• [Work to be completed]
What this exercise needs is every entry restated as written, with no pictures.

[Dataset entries]

###

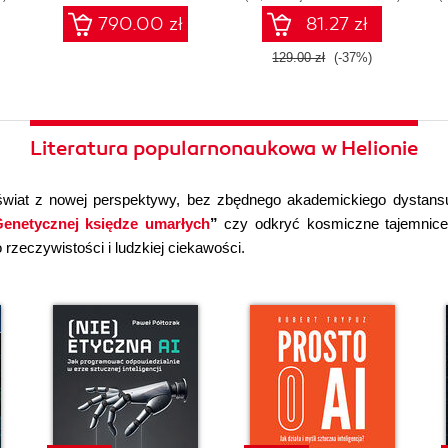
790.00 zł
81.27 zł
129.00 zł
(-37%)
Literatura popularnonaukowa w Helionie
wiat z nowej perspektywy, bez zbędnego akademickiego dystans
enetycznej księdze umarłych
”
czy odkryć kosmiczne tajemni
rzeczywistości i ludzkiej ciekawości.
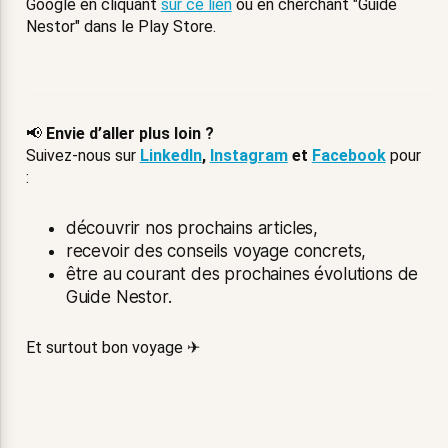
Google en cliquant
sur ce lien
ou en cherchant "Guide
Nestor" dans le Play Store.
📢
Envie d’aller plus loin ?
Suivez-nous sur
LinkedIn
,
Instagram
et
Facebook
pour
:
découvrir nos prochains articles,
recevoir des conseils voyage concrets,
être au courant des prochaines évolutions de
Guide Nestor.
Et surtout bon voyage ✈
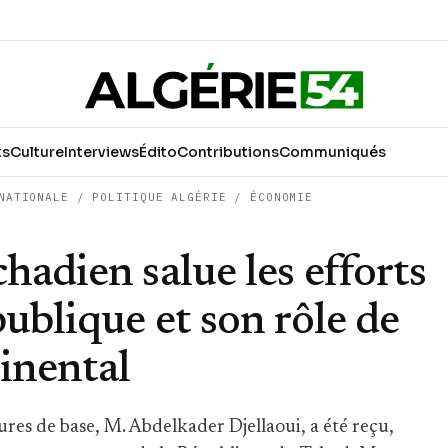
ts
Culture
Interviews
Édito
Contributions
Communiqués
NATIONALE
/
POLITIQUE ALGÉRIE
/
ÉCONOMIE
hadien salue les efforts
ublique et son rôle de
tinental
ures de base, M. Abdelkader Djellaoui, a été reçu,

###

• [Result of the task]
790.00 zł
81.27 zł
129.00 zł
(-37%)
Literatura popularnonaukowa w Helionie
wiat z nowej perspektywy, bez zbędnego akademickiego dystans
enetycznej księdze umarłych
”
czy odkryć kosmiczne tajemni
rzeczywistości i ludzkiej ciekawości.
Google en cliquant
sur ce lien
ou en cherchant "Guide
Nestor" dans le Play Store.
📢
Envie d’aller plus loin ?
Suivez-nous sur
LinkedIn
,
Instagram
et
Facebook
pour
:
découvrir nos prochains articles,
recevoir des conseils voyage concrets,
être au courant des prochaines évolutions de
Guide Nestor.
Et surtout bon voyage ✈
ts
Culture
Interviews
Édito
Contributions
Communiqués
NATIONALE
/
POLITIQUE ALGÉRIE
/
ÉCONOMIE
hadien salue les efforts
ublique et son rôle de
tinental
ures de base, M. Abdelkader Djellaoui, a été reçu,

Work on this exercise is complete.